The visit was long overdue. At my wife Margie’s suggestion, I decided to do something about it.
So, on a summer day that was forehead-dripping hot with a steely blue sky, the two of us strolled in shorts and sandals up the Toronto street where I first lived. The cicadas sang lustily.
Did they remember me?
We walked past Charlie Haskin’s house. It hadn’t changed as far as I could tell. I recalled sitting in the back seat of his big gray Ford Tudor sedan in 1946 while waiting for my mother to emerge from St. Michael’s hospital with my just-born sister. Quickening our stride, we went by Mr. Egan’s place, which also looked about the same. He had owned not just one, but two black Chevrolet Fleetmasters that most days stayed in the garage in the rear laneway, because before my sister‘s birth it was wartime, and we had gas rationing.
Now I was almost running, my wife not far behind. Out of breath at seventy-six, I suddenly stopped. There it was! Number 355 . . . telephone number, Melrose 6674. Trembling with excitement, I scrambled up the steps to the front veranda and knocked softly on the screen door. I didn’t want to scare the memories away. Behind that door, my life began in 1942. It opened abruptly and a boy as wide as he was tall greeted me. My wife, a retired elementary school teacher, figured he was about eight.
“Whaddya want?” he snarled in a high-pitched soprano voice.

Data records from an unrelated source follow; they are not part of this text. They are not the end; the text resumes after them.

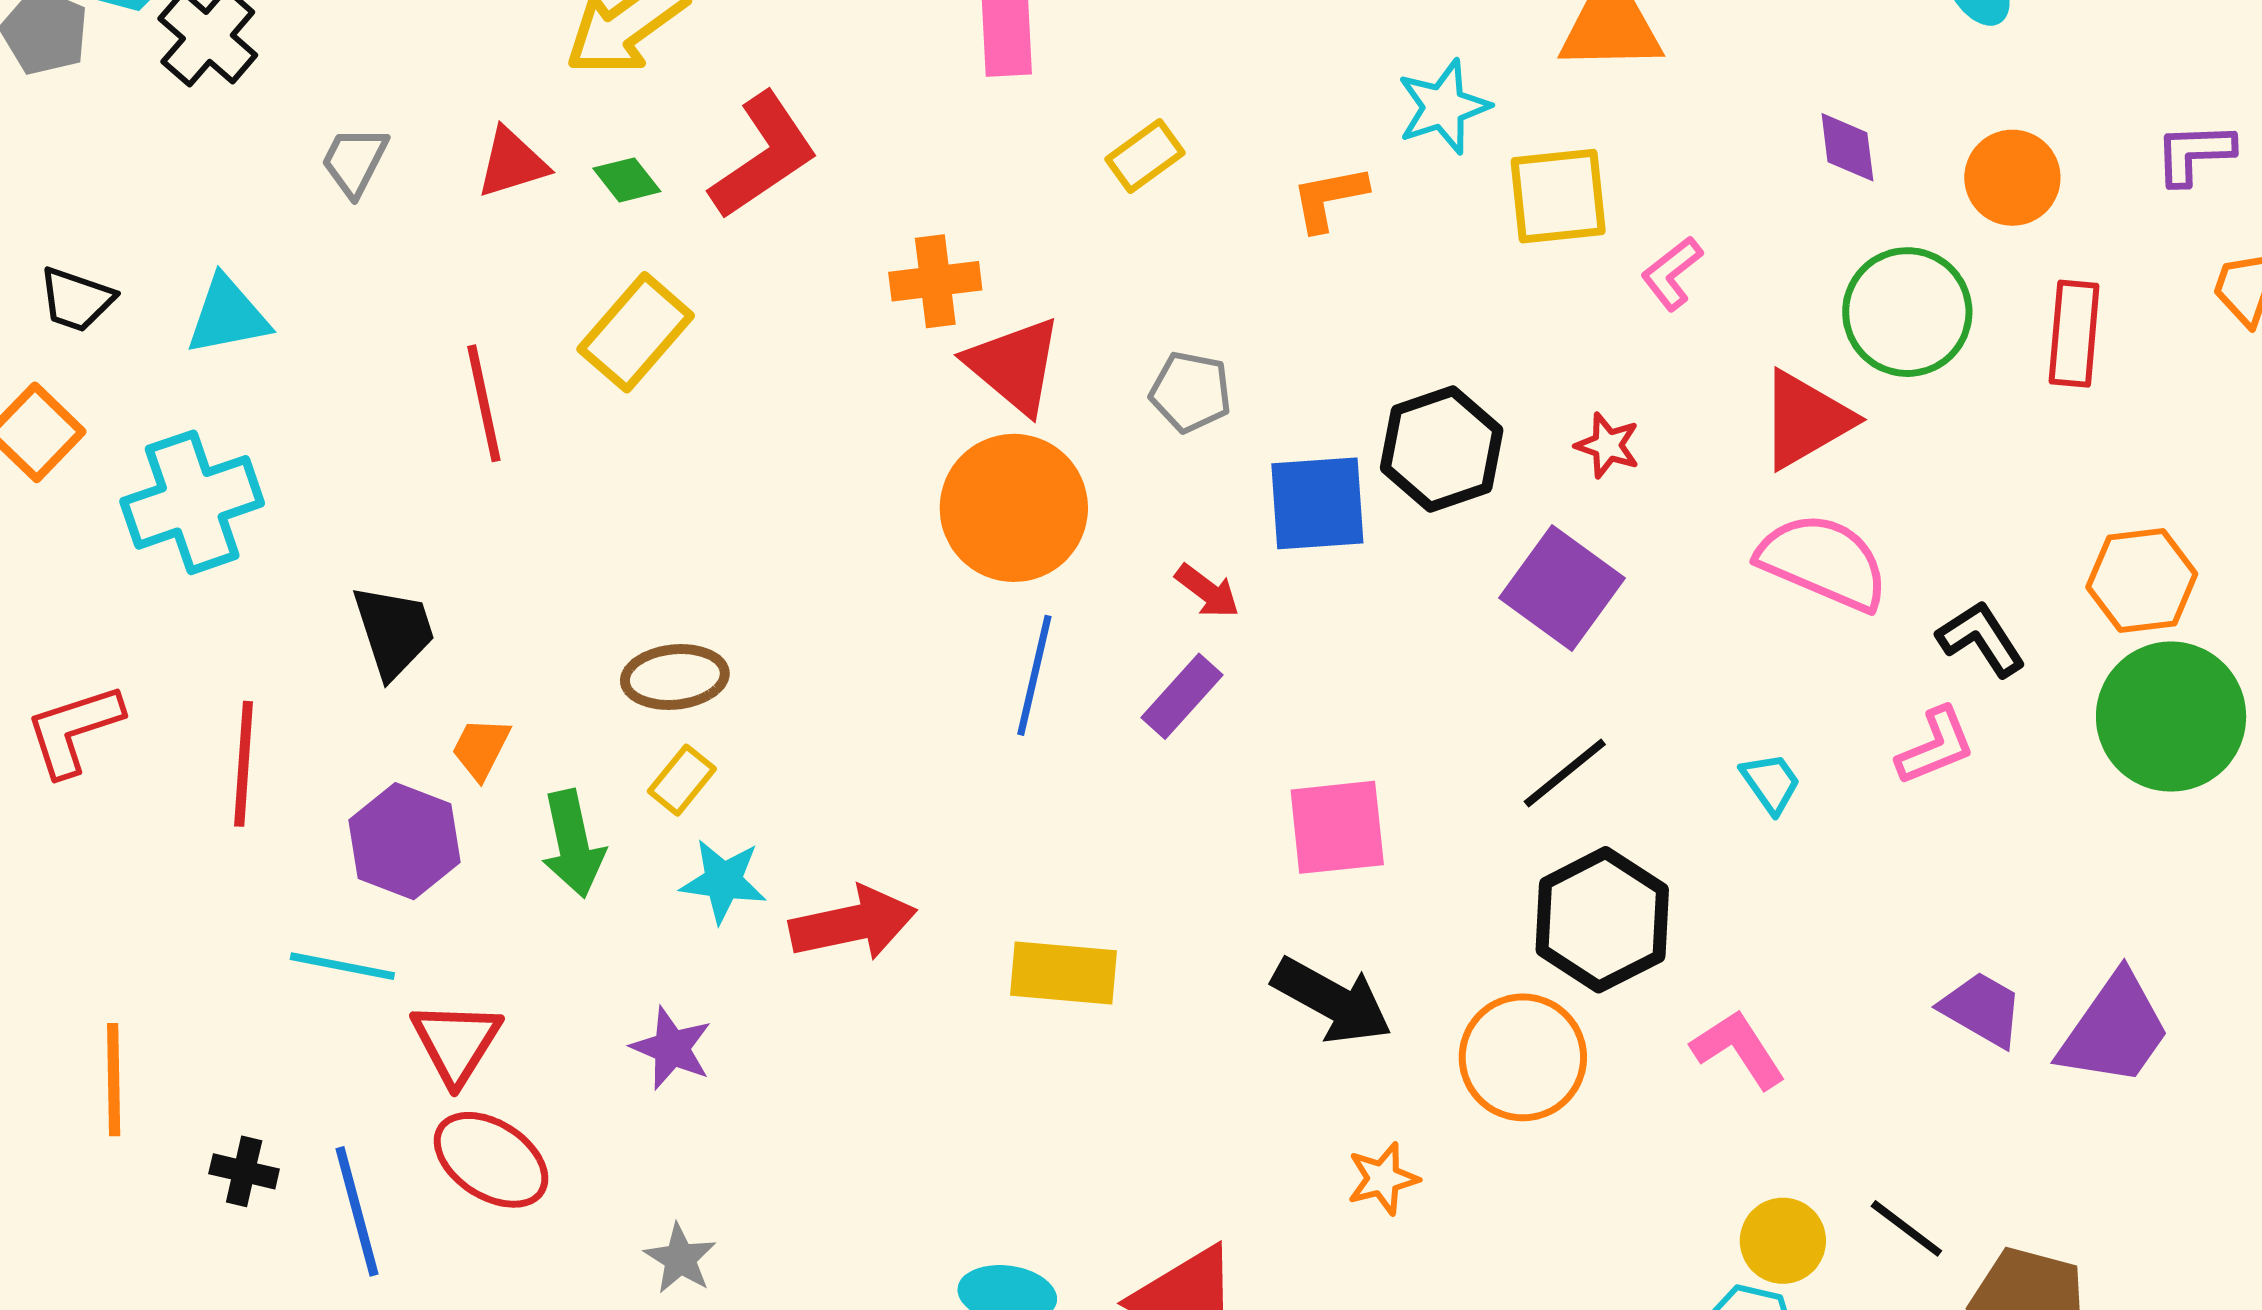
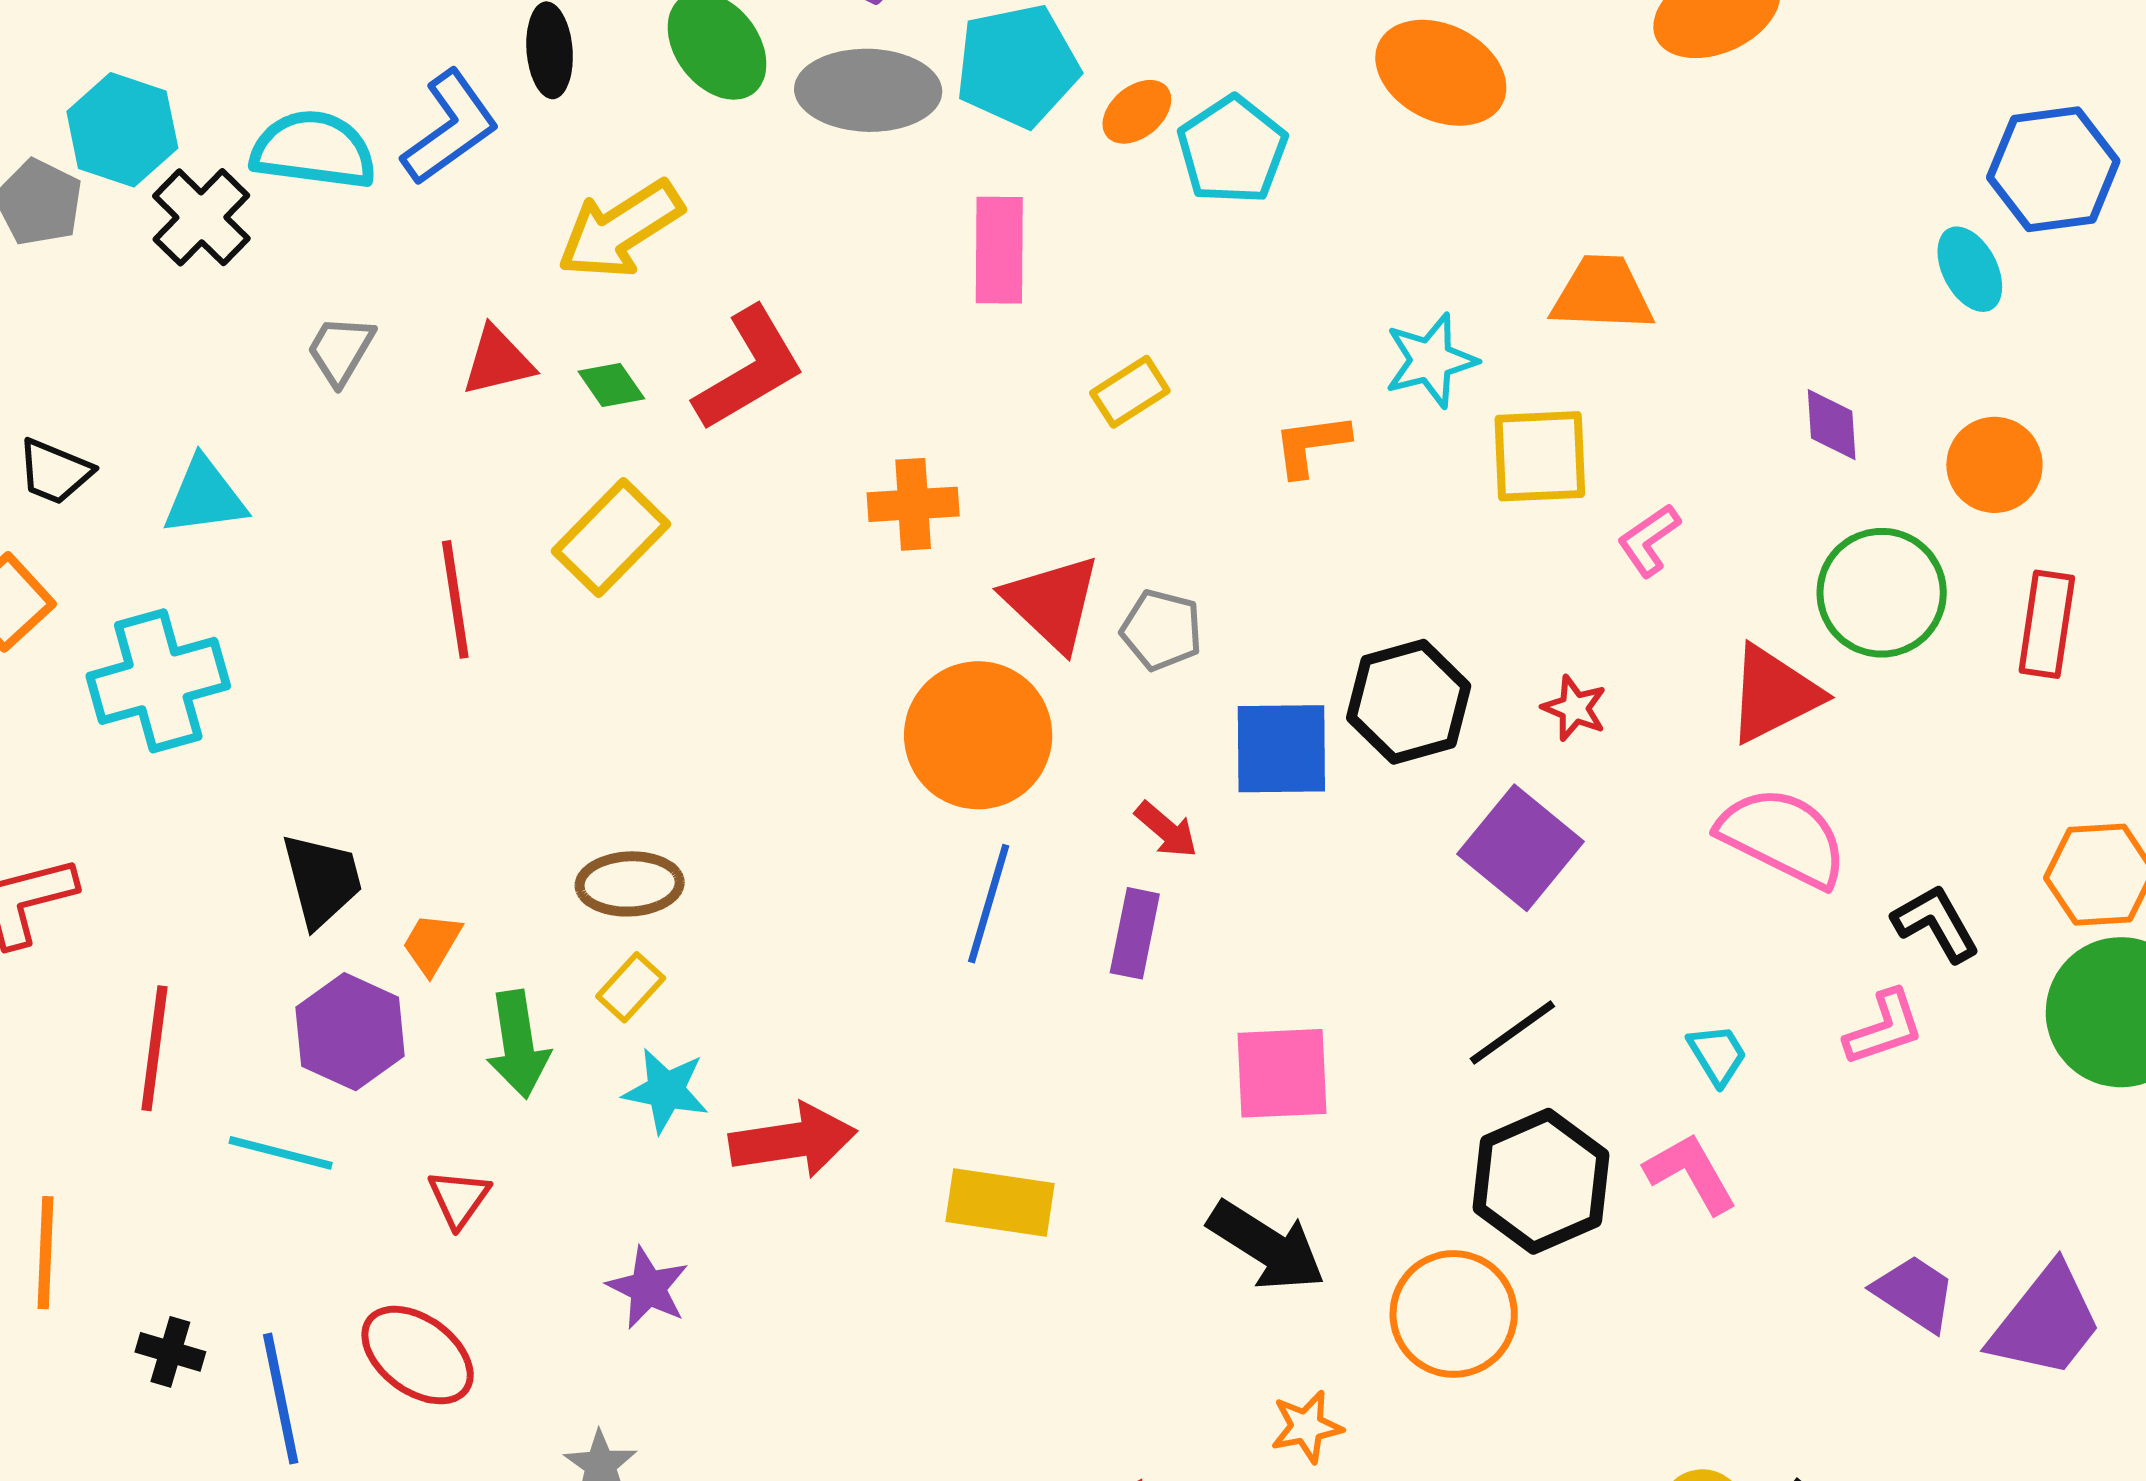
red triangle: (1014, 365) -> (1052, 603), moved
black trapezoid: (394, 631) -> (322, 880), moved
purple rectangle: (1182, 696) -> (1135, 933), turned -34
red line: (244, 764) -> (155, 1048), moved
red triangle: (456, 1042) -> (459, 1198), moved, size x0.7
purple star: (671, 1048) -> (648, 1288), moved
pink L-shape: (1738, 1049) -> (1691, 1173), moved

Not quite what I was expecting. His fiery little eyes staring up at me melted my boyish enthusiasm, reducing it to a sad, quivering puddle of uncertainty.
“I used to live here seventy years back. I . . . I haven’t been here since then and I . . .”
Unimpressed, he continued his laser-like stare, arms like a junior weight lifter menacingly folded across his broad chest. Remembering that I was the adult and this domineering door attendant was a kid, I decided it was time to take control of the situation and identify myself:
“Hello. My name is Margaret and this is my wife, Tom,” I spluttered, pointing to my wife standing at the bottom of the veranda steps. I wasn’t trying to be funny. This tough little guy with his street gang demeanor had really unnerved me.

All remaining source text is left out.